Long non-coding RNA CHRF modulates the progression of cerebral ischemia/reperfusion injury via miR-126/SOX6 signaling pathway.

In this study, we found that CHRF was significantly correlated with miR-126, and miR-126 expression was decreased in the ischemic core following ischemia, while CHRF expression was increased according to the in vivo and in vitro experiments. Additionally, miR-126 significantly reduced oxygen-glucose deprivation and reoxygenation (OGD/R)-triggered apoptosis using TUNEL and flow cytometry analysis. Moreover, CHRF played as a competing endogenous RNA (ceRNA) and competed with Sex-determining region Y box 6 (SOX6) to direct binding with miR-126, subsequently regulating ischemic neuronal death.
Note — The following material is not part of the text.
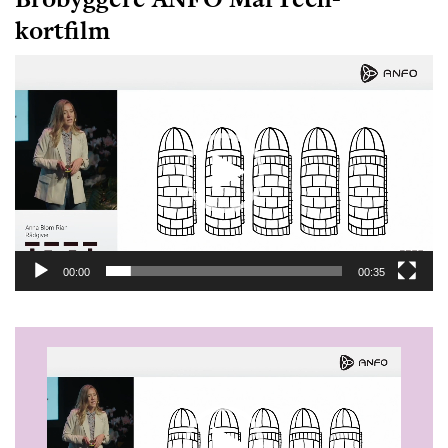
kortfilm
Videoavspiller
00:00
00:35
Videoavspiller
CHRF knockdown in vivo markedly prevented ischemic damage and alleviated neurological dysfunctions. Thereby, these results revealed a new molecular mechanism of lncRNA CHRF through targeting miR-126/SOX6 signaling to modulate ischemic neuronal injury, providing solid evidence to develop promising therapeutic strategies against cerebral ischemic stroke. PMID: 31060778 [PubMed - as supplied by publisher]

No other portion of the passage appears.